Recommendations for cancer trials
At the same time as FDA urged industry to move forward with diversity plans as part of clinical trial design, the cancer research community issued recommendations for researchers to improve equity, diversity and inclusion in cancer clinical trials. In April 2022, the American Society of Clinical Oncology (ASCO) and the Association of Community Cancer Centers (ACCC) issued a research statement that spelled out ways to increased diversity, including forming partnerships with patient advocacy groups and community leaders, providing bias training to clinical trialists and reporting data on racial and ethnic diversity of trials participants when reporting trial results.
RWD is one tool to help achieve these clinical trial diversity goals, said Randall A. Oyer, MD, one of the authors of the research statement and executive medical director of the University of Pennsylvania Ann B. Barshinger Cancer Institute in Lancaster, Pennsylvania. “Real-world data could be used to place trials more expeditiously in communities, where populations reside and get their care, where it’s possible to expeditiously complete a trial,” said Oyer, who is also a past president of ACCC.
Another positive of RWD is that it includes outcomes data that matters most to patients, including symptom relief, quality of life, and ability to access treatment, Oyer said.
Data challenges
A first step to improving RWD for use in increasing trial diversity is widespread adoption of a minimal set of definitions around certain health equity data, Oyer said.
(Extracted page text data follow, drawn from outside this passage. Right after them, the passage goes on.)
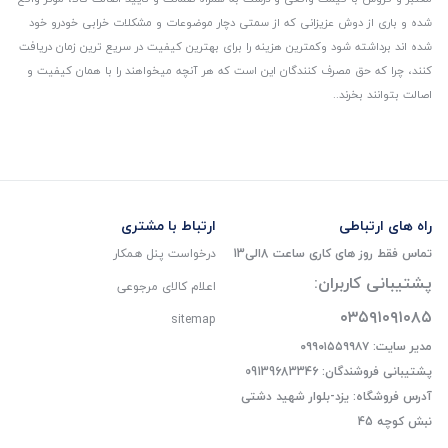
شده و باری از دوش عزیزانی که از سمتی دچار موضوعات و مشکلات خرابی خودرو خود
شده اند برداشته شود و‌کمترین هزینه را برای بهترین کیفیت در سریع ترین زمان دریافت
کنند، چرا که حق مصرف کنندگان این است که هر آنچه میخواهند را با همان کیفیت و
اصالت بتوانند بخرند..
راه های ارتباطی
ارتباط با مشتری
تماس فقط روز های کاری ساعت 8الی13
درخواست پنل همکار
پشتیبانی کاربران:
اعلام کالای مرجوعی
۰۳۵۹۱۰۹۱۰۸۵
sitemap
مدیر سایت: ۰۹۹۰۱۵۵۹۹۸۷
پشتیبانی فروشندگان: 09139683346
آدرس فروشگاه: یزد-بلوار شهید دشتی
نبش کوچه 45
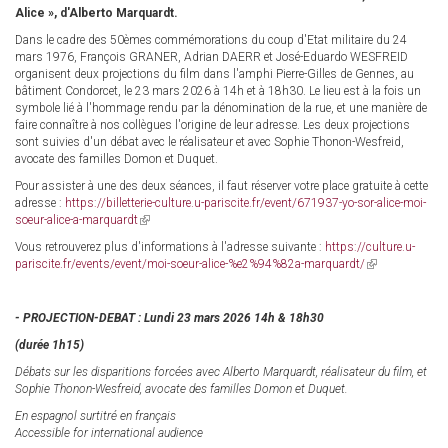
Alice », d'Alberto Marquardt.
external)
Dans le cadre des 50èmes commémorations du coup d'Etat militaire du 24
mars 1976, François GRANER, Adrian DAERR et José-Eduardo WESFREID
organisent deux projections du film dans l'amphi Pierre-Gilles de Gennes, au
bâtiment Condorcet, le 23 mars 2026 à 14h et à 18h30. Le lieu est à la fois un
symbole lié à l'hommage rendu par la dénomination de la rue, et une manière de
faire connaître à nos collègues l'origine de leur adresse. Les deux projections
sont suivies d'un débat avec le réalisateur et avec Sophie Thonon-Wesfreid,
avocate des familles Domon et Duquet.
Pour assister à une des deux séances, il faut réserver votre place gratuite à cette
adresse :
https://billetterie-culture.u-pariscite.fr/event/671937-yo-sor-alice-moi-
soeur-alice-a-marquardt
(link
is
Vous retrouverez plus d'informations à l'adresse suivante :
https://culture.u-
external)
pariscite.fr/events/event/moi-soeur-alice-%e2%94%82a-marquardt/
(link
is
external)
- PROJECTION-DEBAT : Lundi 23 mars 2026 14h & 18h30
(durée 1h15)
Débats sur les disparitions forcées avec Alberto Marquardt, réalisateur du film, et
Sophie Thonon-Wesfreid, avocate des familles Domon et Duquet.
En espagnol surtitré en français
Accessible for international audience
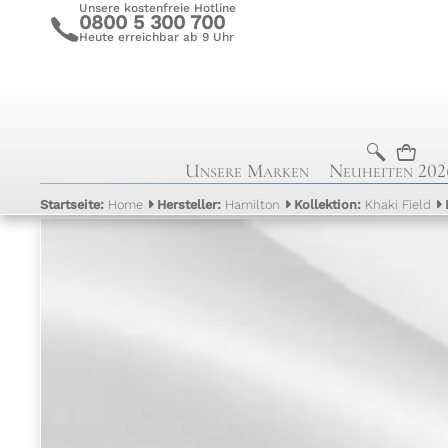
Unsere kostenfreie Hotline
0800 5 300 700
c
Heute erreichbar ab 9 Uhr
b
n
Unsere Marken
Neuheiten 202
Startseite:
Home
Hersteller:
Hamilton
Kollektion:
Khaki Field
Additionally, there should be a standardized way of collecting that data in EHRs and making it searchable for researchers, he said.
The lack of completeness and granularity of clinical data by race and ethnicity is a challenge in setting diversity goals early in clinical trial planning, Mack said. In many cases, a single source of RWD on race and ethnicity is not sufficient either because of missing and incomplete data or inherent biases that may be due to how or why the data was originally collected. For example, data extracted from a hospital EHR system has the potential to show worse disease outcomes for certain populations while primary care data could underestimate the prevalence of disease due to the patterns of care at those points of care, Mack said.
Overlaying multiple RWD data sources can help to account for those shortcomings, Mack said, but even then, it is important that the data is interpreted by epidemiologists and clinicians who understand the nuances and limitations of RWD.
“We need to look across enough sources to really give ourselves a good start in our goal setting and in our diversity goals and make sure that we arrive at a reasonably valid and attainable target or target range,” Mack said. “The power of creating a diversity plan is that sponsors are equipped with the evidence to make careful choices, moving the needle towards a more representative population earlier in clinical development and closing the current gap between test subjects and real-world populations. And while it may go beyond race and ethnicity, it is a good place to start.”